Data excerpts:
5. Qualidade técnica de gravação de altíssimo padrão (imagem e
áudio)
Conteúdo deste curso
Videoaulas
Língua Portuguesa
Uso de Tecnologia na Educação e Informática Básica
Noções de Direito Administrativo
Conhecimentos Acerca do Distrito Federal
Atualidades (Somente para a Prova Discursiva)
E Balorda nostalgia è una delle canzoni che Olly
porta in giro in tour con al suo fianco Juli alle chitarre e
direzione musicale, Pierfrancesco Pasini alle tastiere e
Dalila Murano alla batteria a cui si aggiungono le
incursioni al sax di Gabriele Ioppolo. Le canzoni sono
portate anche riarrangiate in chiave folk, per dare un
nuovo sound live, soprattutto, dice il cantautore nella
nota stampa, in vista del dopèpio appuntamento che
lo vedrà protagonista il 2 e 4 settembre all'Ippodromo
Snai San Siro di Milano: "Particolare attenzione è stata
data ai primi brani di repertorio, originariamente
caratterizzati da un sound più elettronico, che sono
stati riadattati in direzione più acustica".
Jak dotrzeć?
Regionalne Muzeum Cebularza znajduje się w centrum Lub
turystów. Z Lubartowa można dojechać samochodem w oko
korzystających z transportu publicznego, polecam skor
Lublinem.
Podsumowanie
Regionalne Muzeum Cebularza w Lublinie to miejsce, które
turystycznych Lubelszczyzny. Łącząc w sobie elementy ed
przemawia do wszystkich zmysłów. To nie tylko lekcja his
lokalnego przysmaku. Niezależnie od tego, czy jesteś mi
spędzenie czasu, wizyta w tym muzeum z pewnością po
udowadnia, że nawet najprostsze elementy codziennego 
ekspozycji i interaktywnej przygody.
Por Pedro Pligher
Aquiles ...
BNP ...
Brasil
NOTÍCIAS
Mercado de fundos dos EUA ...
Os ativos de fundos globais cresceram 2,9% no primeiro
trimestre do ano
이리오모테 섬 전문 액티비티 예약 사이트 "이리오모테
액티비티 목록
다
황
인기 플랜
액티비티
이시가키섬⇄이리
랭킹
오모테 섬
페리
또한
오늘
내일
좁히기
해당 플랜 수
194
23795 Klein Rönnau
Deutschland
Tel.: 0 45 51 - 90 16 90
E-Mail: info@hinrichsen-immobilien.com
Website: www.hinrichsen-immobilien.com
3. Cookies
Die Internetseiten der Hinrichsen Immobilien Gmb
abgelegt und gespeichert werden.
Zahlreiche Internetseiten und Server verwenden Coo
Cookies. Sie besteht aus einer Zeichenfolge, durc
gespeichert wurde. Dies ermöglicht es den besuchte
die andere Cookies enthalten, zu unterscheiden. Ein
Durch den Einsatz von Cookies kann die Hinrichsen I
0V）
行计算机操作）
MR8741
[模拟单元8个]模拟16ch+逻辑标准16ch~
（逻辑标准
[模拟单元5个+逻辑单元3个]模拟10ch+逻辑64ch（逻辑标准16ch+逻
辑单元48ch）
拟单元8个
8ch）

**Aim of the task:** Copy each line of the preceding data that contains the string "Cebularza".

**Task result:**
Regionalne Muzeum Cebularza znajduje się w centrum Lub
Regionalne Muzeum Cebularza w Lublinie to miejsce, które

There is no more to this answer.